Thesis of Vincent Malleron


Subject:
Enrichment and valorization of social sciences corpus : electronic edition of Flaubert's dossiers de Bouvard et Pécuchet

Start date: 01/10/2007
End date (estimated): 01/10/2010

Advisor: Hubert Emptoz
Coadvisor: Véronique Eglin

Summary:

The main goal of this work is the development of image processing tools for valorization and enrichment of an human science corpus : Flaubert's dossiers de Bouvard et Pécuchet.
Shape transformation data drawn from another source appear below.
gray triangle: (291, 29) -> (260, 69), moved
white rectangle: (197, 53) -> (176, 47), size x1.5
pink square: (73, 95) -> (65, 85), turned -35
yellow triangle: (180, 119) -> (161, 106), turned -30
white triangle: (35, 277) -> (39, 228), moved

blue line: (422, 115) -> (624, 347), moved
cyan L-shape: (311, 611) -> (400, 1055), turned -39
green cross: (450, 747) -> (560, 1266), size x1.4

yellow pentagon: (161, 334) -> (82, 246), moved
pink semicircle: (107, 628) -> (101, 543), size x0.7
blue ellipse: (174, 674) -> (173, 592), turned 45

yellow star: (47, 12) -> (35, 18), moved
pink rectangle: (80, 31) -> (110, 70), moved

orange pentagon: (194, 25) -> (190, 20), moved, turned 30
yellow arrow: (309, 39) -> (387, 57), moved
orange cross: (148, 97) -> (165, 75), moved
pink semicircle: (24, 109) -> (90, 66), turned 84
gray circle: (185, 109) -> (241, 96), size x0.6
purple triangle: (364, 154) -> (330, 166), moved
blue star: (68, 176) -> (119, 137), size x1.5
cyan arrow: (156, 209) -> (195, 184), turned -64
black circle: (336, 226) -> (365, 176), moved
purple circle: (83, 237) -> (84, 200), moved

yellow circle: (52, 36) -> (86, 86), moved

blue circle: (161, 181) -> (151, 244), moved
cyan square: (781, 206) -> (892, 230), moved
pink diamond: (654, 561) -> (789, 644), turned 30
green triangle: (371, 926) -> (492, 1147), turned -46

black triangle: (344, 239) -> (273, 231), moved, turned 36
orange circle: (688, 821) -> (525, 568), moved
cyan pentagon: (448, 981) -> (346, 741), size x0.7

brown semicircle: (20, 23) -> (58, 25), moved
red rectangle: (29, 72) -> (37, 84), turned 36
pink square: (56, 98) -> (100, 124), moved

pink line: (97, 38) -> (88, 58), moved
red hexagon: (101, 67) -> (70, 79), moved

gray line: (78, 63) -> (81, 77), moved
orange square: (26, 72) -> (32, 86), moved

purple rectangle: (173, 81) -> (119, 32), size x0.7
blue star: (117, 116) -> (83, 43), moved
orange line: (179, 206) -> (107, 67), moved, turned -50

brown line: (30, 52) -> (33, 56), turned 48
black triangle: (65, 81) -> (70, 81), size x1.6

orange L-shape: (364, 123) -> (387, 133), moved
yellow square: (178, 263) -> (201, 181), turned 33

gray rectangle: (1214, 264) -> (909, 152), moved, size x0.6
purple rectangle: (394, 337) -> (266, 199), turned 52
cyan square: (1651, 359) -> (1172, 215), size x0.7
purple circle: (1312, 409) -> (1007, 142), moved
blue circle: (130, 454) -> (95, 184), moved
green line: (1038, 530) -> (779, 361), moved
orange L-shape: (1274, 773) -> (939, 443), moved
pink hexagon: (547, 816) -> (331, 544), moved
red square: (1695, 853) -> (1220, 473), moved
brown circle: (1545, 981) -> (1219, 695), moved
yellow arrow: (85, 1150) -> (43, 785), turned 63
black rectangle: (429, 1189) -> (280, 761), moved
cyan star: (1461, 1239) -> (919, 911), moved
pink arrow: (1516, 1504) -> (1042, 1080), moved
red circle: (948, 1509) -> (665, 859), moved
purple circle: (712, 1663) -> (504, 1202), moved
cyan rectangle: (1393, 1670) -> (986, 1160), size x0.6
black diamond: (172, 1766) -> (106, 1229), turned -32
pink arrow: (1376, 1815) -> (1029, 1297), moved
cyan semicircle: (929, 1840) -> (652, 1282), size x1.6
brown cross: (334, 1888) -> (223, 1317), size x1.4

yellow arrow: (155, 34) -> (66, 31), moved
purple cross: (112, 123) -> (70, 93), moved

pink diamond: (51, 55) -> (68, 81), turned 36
This corpus is rich of about 3500 hand-written pages,gathered by Flaubert in order to write the second volume of Bouvard et pécuchet (his posthumous encyclopedie) and dealing with various themes of the 19th century.
Our work aims at the development of tools to simplify the mobilization of the documentary base for the electronic edition (Automatic ROI detection for indexation, layout analysis, Image of text and transcription alignment...).
In a first time we will research an automatic and adaptive segmentation process of manuscript images in order to define regions in every image, corresponding to differents caracteristics ( text areas, erase, images, margins, etc.).
We will also extract recurring typographical features (printed text, multiple script writers, hand features) and extract metadatas for indexation.
In a second time, we will focus on data structuration and on navigation inside of the corpus in order to simplify content access and to perform analysis of the circulation between text fragments.
This work, which takes place at the border between human sciences and information sciences will offer a new way of access to a great documentary corpus, representative of the 19th century.